● **PROVIDED INFORMATION**
-=-=-=-=-
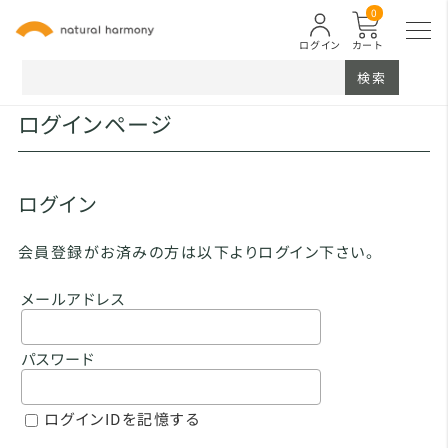
0
ログイン
カート
検索
ログインページ
ログイン
会員登録がお済みの方は以下よりログイン下さい。
メールアドレス
パスワード
ログインIDを記憶する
-=-=-=-=-
● **WHAT IS NEEDED**
In the copy you write, the data above must appear exactly, with no pictures.

● **EXERCISE ANSWER**
0
ログイン
カート
検索
ログインページ
ログイン
会員登録がお済みの方は以下よりログイン下さい。
メールアドレス
パスワード
ログインIDを記憶する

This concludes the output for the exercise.